Global oil markets reacted positively to the agreed production cuts by both Opec and non-Opec countries, with Brent crude rising to a 17-month high.

The Brent price rose above $55 a barrel in the days after non-Opec producers, including Russia, struck a deal on 10 December in Vienna to reduce oil production, reaching the highest price since July 2015.

Non-Opec countries agreed to 558,000 barrels a day (b/d) of cuts on top of the 1.2 million-b/d reduction being pushed through by Opec, which should return some balance to an oversupplied global market.

Analysts are bullish about the sustained recovery of prices in the near term, but there are several ways the strategy could be derailed.

UK bank Barclays forecasts Brent to average $57 a barrel in the first quarter of 2017 and increase to $62 in the second quarter. This compares with an expected average of just $45 a barrel for the whole of 2016.

Oil-exporting countries in the Middle East and North Africa (Mena) should see higher oil revenues at this level of price increase, despite the reduction of crude export volumes.

The about-turn by Saudi Arabia, the most influential Opec oil exporter, shows a clear shift in its oil strategy, having previously reacted to oversupply and lower prices by increasing production to retain market share.

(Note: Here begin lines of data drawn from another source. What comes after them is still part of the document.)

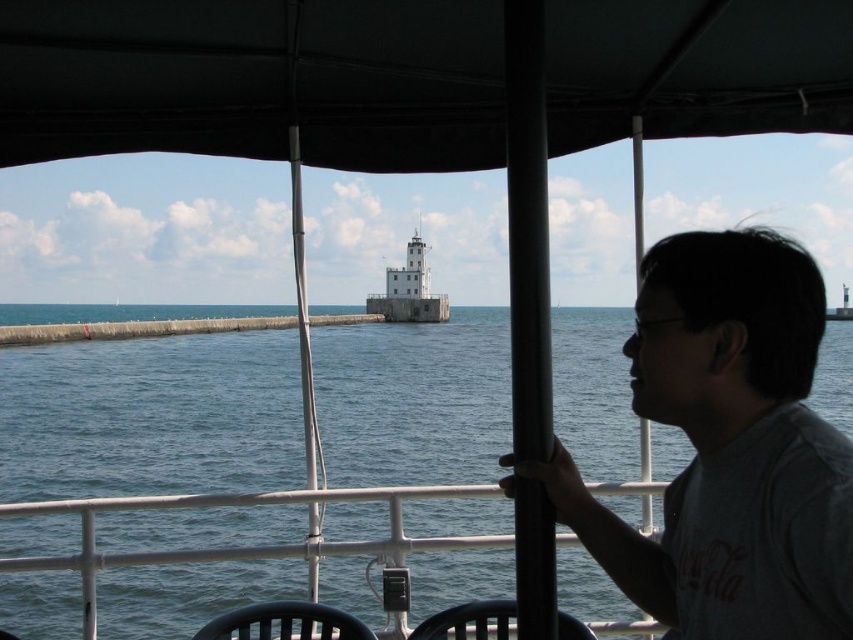 Between point (648, 582) and point (474, 324), which one is positioned in front?

Point (648, 582) is in front.

Which of these two, gray matte shirt at right or blue water at center, stands taller?

blue water at center is taller.

Is point (786, 420) more distant than point (165, 429)?

That is False.

Find the location of a particular element. gray matte shirt at right is located at coordinates (729, 449).

How much distance is there between black fabric canopy at upper center and gray matte shirt at right?

black fabric canopy at upper center and gray matte shirt at right are 7.20 meters apart.

Is black fabric canopy at upper center closer to the viewer compared to gray matte shirt at right?

Yes, black fabric canopy at upper center is in front of gray matte shirt at right.

The height and width of the screenshot is (640, 853). What do you see at coordinates (256, 81) in the screenshot?
I see `black fabric canopy at upper center` at bounding box center [256, 81].

Where is `black fabric canopy at upper center`? This screenshot has width=853, height=640. black fabric canopy at upper center is located at coordinates (256, 81).

Does black fabric canopy at upper center appear on the right side of blue water at center?

Correct, you'll find black fabric canopy at upper center to the right of blue water at center.

Does point (196, 4) come behind point (12, 438)?

No, (196, 4) is closer to viewer.

Where is `black fabric canopy at upper center`? This screenshot has height=640, width=853. black fabric canopy at upper center is located at coordinates (256, 81).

This strategy was in part to hurt US shale oil producers, which typically have higher costs and must shut down production at lower prices. However, unconventional oil in North America proved resilient at lower prices and is likely to be the real winner if the market has a sustainable recovery in 2017.

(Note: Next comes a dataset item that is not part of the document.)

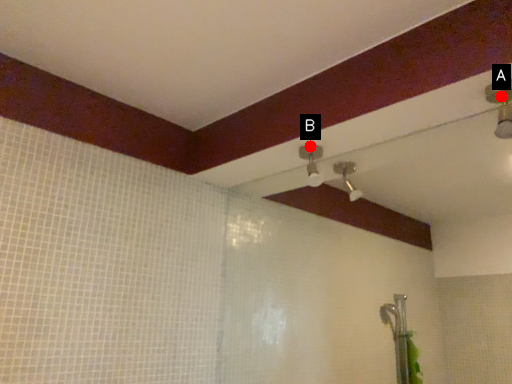 Question: Two points are circled on the image, labeled by A and B beside each circle. Which point is farther to the camera?

Choices:
 (A) A is further
 (B) B is further

Answer: (B)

Barclays warns there is a high risk of non-compliance as oil exporters follow through with the agreed cuts. Analysts had noted that some countries had already given the appearance of higher crude production by ramping up crude exports and reporting lower refinery runs before the agreement, without changing production levels. This would allow countries to report lower production without making material changes.

Regardless of the outcome of the cuts, the widespread agreement by both Opec and non-Opec countries surpassed even the most optimistic pre-negotiation forecasts and could spell a new era of cooperation between the world’s biggest oil players.

Production reports in January 2017 and beyond will give some indication to how strictly the big exporters abide by their agreed cuts.